*** Supplied material ***
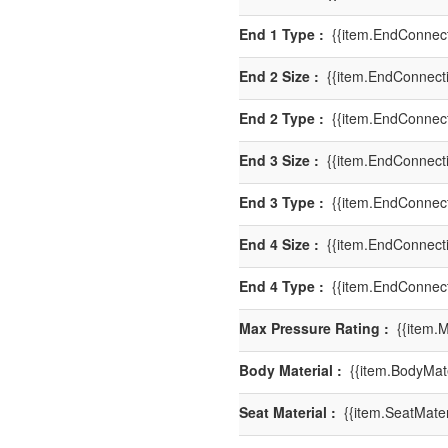
End 1 Type :
{{item.EndConnect
End 2 Size :
{{item.EndConnecti
End 2 Type :
{{item.EndConnect
End 3 Size :
{{item.EndConnecti
End 3 Type :
{{item.EndConnect
End 4 Size :
{{item.EndConnecti
End 4 Type :
{{item.EndConnect
Max Pressure Rating :
{{item.M
Body Material :
{{item.BodyMate
Seat Material :
{{item.SeatMater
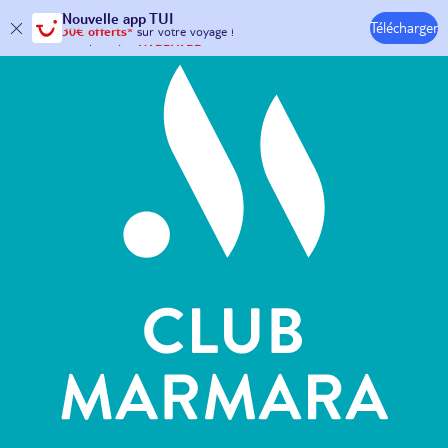
Hôtels & Clubs
Nouvelle
app TUI
Télécharger
30€ offerts*
sur votre
voyage !
avec le code :
HAPPYAPP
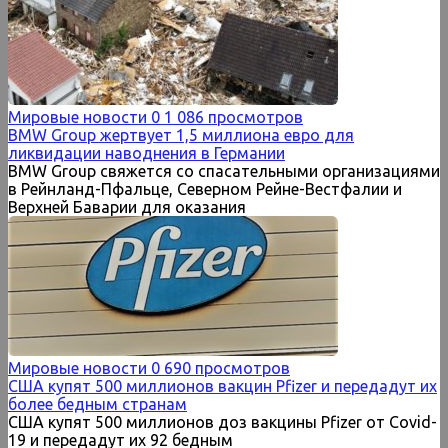
Мировые новости
0
1 086 просмотров
BMW Group жертвует 1,5 миллиона евро для
ликвидации наводнения в Германии
BMW Group свяжется со спасательными организациями
в Рейнланд-Пфальце, Северном Рейне-Вестфалии и
Верхней Баварии для оказания
Мировые новости
0
690 просмотров
США купят 500 миллионов вакцин Pfizer и передадут их
более бедным странам
США купят 500 миллионов доз вакцины Pfizer от Covid-
19 и передадут их 92 бедным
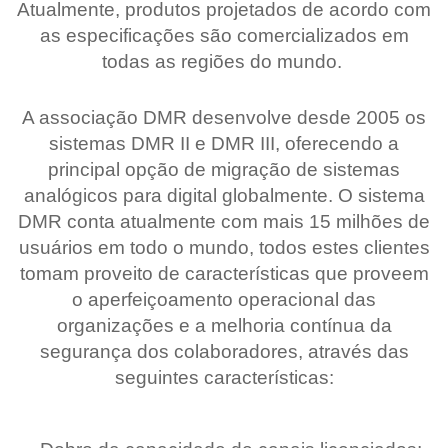
Atualmente, produtos projetados de acordo com
as especificações são comercializados em
todas as regiões do mundo.
A associação DMR desenvolve desde 2005 os
sistemas DMR II e DMR III, oferecendo a
principal opção de migração de sistemas
analógicos para digital globalmente. O sistema
DMR conta atualmente com mais 15 milhões de
usuários em todo o mundo, todos estes clientes
tomam proveito de características que proveem
o aperfeiçoamento operacional das
organizações e a melhoria contínua da
segurança dos colaboradores, através das
seguintes características:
*** End of Supplied material ***
_Description of the task_: Reproduce each line above precisely, with no pictures.

_Response to this task_:
End 1 Type :
{{item.EndConnect
End 2 Size :
{{item.EndConnecti
End 2 Type :
{{item.EndConnect
End 3 Size :
{{item.EndConnecti
End 3 Type :
{{item.EndConnect
End 4 Size :
{{item.EndConnecti
End 4 Type :
{{item.EndConnect
Max Pressure Rating :
{{item.M
Body Material :
{{item.BodyMate
Seat Material :
{{item.SeatMater
Hôtels & Clubs
Nouvelle
app TUI
Télécharger
30€ offerts*
sur votre
voyage !
avec le code :
HAPPYAPP
Мировые новости
0
1 086 просмотров
BMW Group жертвует 1,5 миллиона евро для
ликвидации наводнения в Германии
BMW Group свяжется со спасательными организациями
в Рейнланд-Пфальце, Северном Рейне-Вестфалии и
Верхней Баварии для оказания
Мировые новости
0
690 просмотров
США купят 500 миллионов вакцин Pfizer и передадут их
более бедным странам
США купят 500 миллионов доз вакцины Pfizer от Covid-
19 и передадут их 92 бедным
Atualmente, produtos projetados de acordo com
as especificações são comercializados em
todas as regiões do mundo.
A associação DMR desenvolve desde 2005 os
sistemas DMR II e DMR III, oferecendo a
principal opção de migração de sistemas
analógicos para digital globalmente. O sistema
DMR conta atualmente com mais 15 milhões de
usuários em todo o mundo, todos estes clientes
tomam proveito de características que proveem
o aperfeiçoamento operacional das
organizações e a melhoria contínua da
segurança dos colaboradores, através das
seguintes características:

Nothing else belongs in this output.